Zhao Weisheng, Han Lijun, Yan Shuai, He Wei
School of Architectural Engineering, Neijiang Normal University, Neijiang, 641112, China.
State Key Laboratory of Intelligent Construction and Healthy Operation and Maintenance of Deep Underground Engineering, China University of Mining and Technology, Xuzhou, 221116, China.
Sci Rep. 2025 Jul 9;15(1):24770. doi: 10.1038/s41598-025-11033-7.
The hygroscopic behavior of mudstone and its water content significantly influence the stability of underground engineering structures. This study investigated the hygroscopic behavior of mudstone under coupled temperature and humidity conditions and its effect on mechanical properties through hygroscopicity experiments and uniaxial compression tests. A hygroscopic mathematical model was developed, and the physical significance of the model's coefficients was clarified. Additionally, coefficient of variation (CV) analysis was conducted to examine water content deviations during the hygroscopic process.

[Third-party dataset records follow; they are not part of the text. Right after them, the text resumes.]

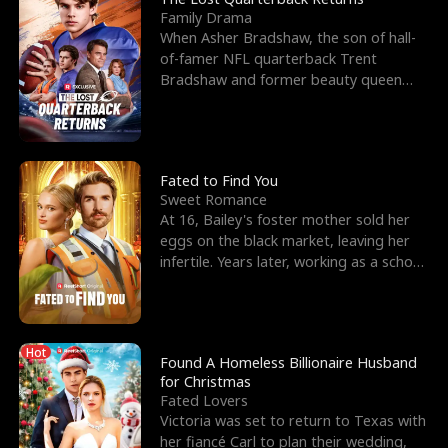
Family Drama
When Asher Bradshaw, the son of hall-
of-famer NFL quarterback Trent
Bradshaw and former beauty queen
Krista, goes missing in a dev
Fated to Find You
Sweet Romance
At 16, Bailey's foster mother sold her
eggs on the black market, leaving her
infertile. Years later, working as a school
janitor,
Hot
Found A Homeless Billionaire Husband
for Christmas
Fated Lovers
Victoria was set to return to Texas with
her fiancé Carl to plan their wedding,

The results indicated that the equilibrium water content (EWC) exhibited a three-stage growth pattern with increasing humidity: rapid growth (0‒20% RH), slow growth (20‒60% RH), and accelerated growth (60‒100% RH), whereas it decreased with increasing temperature, although the rate of decrease slowed progressively. The EWC of small samples (φ15 mm), which can reach 12.22%, was much greater than that of standard mechanical samples (φ50 mm), whose EWC was less than 4%. A low-humidity environment (≤ 80%RH) or a relatively high temperature (e.g., 30℃) effectively reduced water content deviations. An increasing water content resulted in a linear decline in the uniaxial compressive strength (UCS) and elastic modulus (E), with humidity accelerating mechanical degradation, whereas at high humidity levels, increasing the temperature had a moderate positive effect on the mechanical properties. Humidity was the dominant factor influencing the hygroscopic behavior of mudstone, and reducing the environmental humidity significantly decreased the EWC, improving the mechanical properties of mudstone. On the basis of these findings, a high-temperature and low-humidity environmental optimization strategy was proposed to mitigate the adverse effects of hygroscopic behavior on mechanical properties and to enhance the long-term stability of engineering structures. This study revealed the nonlinear hygroscopic-mechanical behavior of mudstone under coupled temperature and humidity conditions, providing a scientific basis for environmental temperature and humidity regulation and structural stability optimization in underground engineering.
泥岩的吸湿行为及其含水量对地下工程结构的稳定性有显著影响。本研究通过吸湿实验和单轴压缩试验,研究了泥岩在温度和湿度耦合条件下的吸湿行为及其对力学性能的影响。建立了吸湿数学模型,阐明了模型系数的物理意义。此外,进行了变异系数(CV)分析,以研究吸湿过程中的含水量偏差。结果表明,平衡含水量(EWC)随湿度增加呈现三阶段增长模式:快速增长(0‒20%RH)、缓慢增长(20‒60%RH)和加速增长(60‒100%RH),而随温度升高而降低,尽管降低速率逐渐减缓。小尺寸样品(φ15mm)的EWC可达12.22%,远大于标准力学样品(φ50mm)的EWC,后者小于4%。低湿度环境(≤80%RH)或相对较高温度(如30℃)可有效降低含水量偏差。含水量增加导致单轴抗压强度(UCS)和弹性模量(E)线性下降,湿度加速力学性能劣化,而在高湿度水平下,升高温度对力学性能有适度的积极影响。湿度是影响泥岩吸湿行为的主导因素,降低环境湿度可显著降低EWC,改善泥岩力学性能。基于这些发现,提出了高温低湿环境优化策略,以减轻吸湿行为对力学性能的不利影响,提高工程结构的长期稳定性。本研究揭示了泥岩在温度和湿度耦合条件下的非线性吸湿-力学行为,为地下工程中的环境温度和湿度调节以及结构稳定性优化提供了科学依据。